一昨日に終わった九州場所は強く記憶に残る場所になった。1つは白鵬、1つは貴乃花。

白鵬の礼儀のなさはずいぶん前からあちこちで指摘されてきた。加齢で力が落ちてきた故だろう、ここ数年はただ勝てばよいとばかりに、張り差しとエルボーまがいのかち上げ、時に目つぶしや目くらまし‥。これはレスリングではありだろうが、相撲はただのスポーツではなく神事である。その頂点に立つ横綱がやるべき取り口では決してなく、喜ぶ観客もいない。だが、協会も横綱審議会も止める手立てもないまま、白鵬の増長に次ぐ増長を許してきた。もちろんその背景には白鵬以上に強い力士が育たないという、日本人力士の現実もある(初場所にようやく誕生した稀勢の里は3月場所、日馬富士に押し出された時の大けがに起因し、休場に次ぐ休場という情けなさである)。

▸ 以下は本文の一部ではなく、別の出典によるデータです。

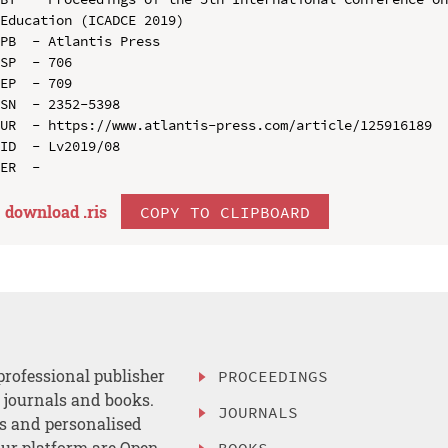
Education (ICADCE 2019)

PB  - Atlantis Press

SP  - 706

EP  - 709

SN  - 2352-5398

UR  - https://www.atlantis-press.com/article/125916189

ID  - Lv2019/08

download .
ris
COPY TO CLIPBOARD
professional publisher
PROCEEDINGS
, journals and books.
JOURNALS
es and personalised
ur platform are Open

11日目、嘉風に一気に押し出され、土俵下で1分にわたって自ら物言い! ようやく土俵に上がったものの、嘉風が勝ち名乗りを上げても降りず礼もせず、ルール違反の最悪の醜態を演じた。14日目平幕遠藤に対し、いつもの汚いやり口で強引に押し出して50回目の優勝を決め、千秋楽のインタビューでは、最初に今回の暴力事件に触れて、「全力士を代表してお詫びをする」(事件の当事者に全力士を代表する資格はないでしょ!)、「場所後本当のことを話して、膿を出し切りたい」「日馬富士と貴ノ岩を土俵に上げてやりたい」(膿の張本人じゃないの!? あなたは理事長なの!?)。おまけに最後、万歳三唱を促すに至っては、呆れ果てて、テレビを消した。万歳をしなかった人も多いだろうし、何となくしてしまった人も、あとで冷静に考えて不愉快な思いをしたことであろう(もちろん、世の中にはいろいろな考えの人がいるので、そうでない人もいただろうが)。徹頭徹尾、勘違いと思い上がりの権化としか思えない。

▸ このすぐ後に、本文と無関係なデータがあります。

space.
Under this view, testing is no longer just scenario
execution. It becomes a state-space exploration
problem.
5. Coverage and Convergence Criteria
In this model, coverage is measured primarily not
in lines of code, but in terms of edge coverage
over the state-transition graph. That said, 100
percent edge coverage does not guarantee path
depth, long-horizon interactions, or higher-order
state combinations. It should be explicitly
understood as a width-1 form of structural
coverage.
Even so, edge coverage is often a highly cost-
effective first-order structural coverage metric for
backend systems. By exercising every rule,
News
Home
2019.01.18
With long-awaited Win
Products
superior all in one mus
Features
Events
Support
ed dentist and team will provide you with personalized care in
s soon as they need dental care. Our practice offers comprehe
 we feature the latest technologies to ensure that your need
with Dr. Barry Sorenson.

日馬富士の暴力事件。そもそもが、モンゴル人力士の集まりに端を発する。モンゴル人力士同士、互いに馴れ合いの取組みが多いとはつとに言われることである。貴乃花親方や稀勢の里などは日頃から力士同士が馴れ合うことを嫌い(俗にいうガチンコ勝負。八百長相撲の反対である)、他の部屋の力士とつるんで飲みに行くことも極力しないと聞く。時は10月25日夜?26日未明。11月12日から始まる九州場所の直前である。二次会に日馬富士、白鵬、鶴竜、照ノ富士、貴ノ岩のモンゴル人力士に石浦(白鵬の所属する宮城野部屋の弟弟子)もいたらしい。モンゴル人力士の会と分かれば貴乃花の了解は得られなかったが、貴ノ岩の出身高校である鳥取城北相撲部監督石浦氏(石浦関の実父)を囲む会ということで了解を得て出席していたという。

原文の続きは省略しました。